◆ WORK INSTRUCTION ◆
All lines from the one containing "Local Florist Network (195, 2570)" down to the final line of the entries below: return them exactly.
*** Block opens ***
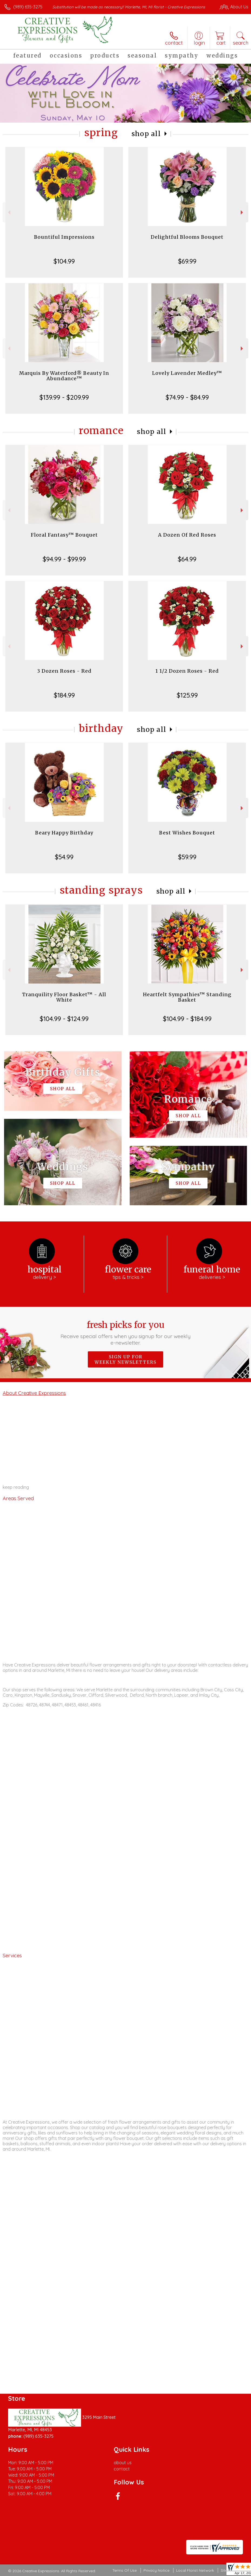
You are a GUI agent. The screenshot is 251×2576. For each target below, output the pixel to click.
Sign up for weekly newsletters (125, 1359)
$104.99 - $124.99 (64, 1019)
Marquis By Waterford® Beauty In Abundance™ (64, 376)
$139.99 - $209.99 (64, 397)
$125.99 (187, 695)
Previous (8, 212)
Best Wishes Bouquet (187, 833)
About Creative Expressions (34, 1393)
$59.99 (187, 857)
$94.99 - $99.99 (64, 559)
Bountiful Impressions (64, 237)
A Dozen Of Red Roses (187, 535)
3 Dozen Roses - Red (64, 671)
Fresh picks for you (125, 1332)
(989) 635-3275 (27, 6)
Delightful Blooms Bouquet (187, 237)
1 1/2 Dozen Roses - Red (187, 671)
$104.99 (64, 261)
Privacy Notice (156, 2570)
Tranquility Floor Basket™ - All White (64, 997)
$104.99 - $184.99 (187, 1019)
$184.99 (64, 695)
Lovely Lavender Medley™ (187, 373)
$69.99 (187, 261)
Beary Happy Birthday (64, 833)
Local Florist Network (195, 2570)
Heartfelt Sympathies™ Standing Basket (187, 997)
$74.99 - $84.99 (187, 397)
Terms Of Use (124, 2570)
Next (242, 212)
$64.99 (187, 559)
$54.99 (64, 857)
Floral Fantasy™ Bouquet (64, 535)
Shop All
*** Block closes ***
◆ YOUR RESPONSE ◆
Local Florist Network (195, 2570)
Heartfelt Sympathies™ Standing Basket (187, 997)
$74.99 - $84.99 (187, 397)
Terms Of Use (124, 2570)
Next (242, 212)
$64.99 (187, 559)
$54.99 (64, 857)
Floral Fantasy™ Bouquet (64, 535)
Shop All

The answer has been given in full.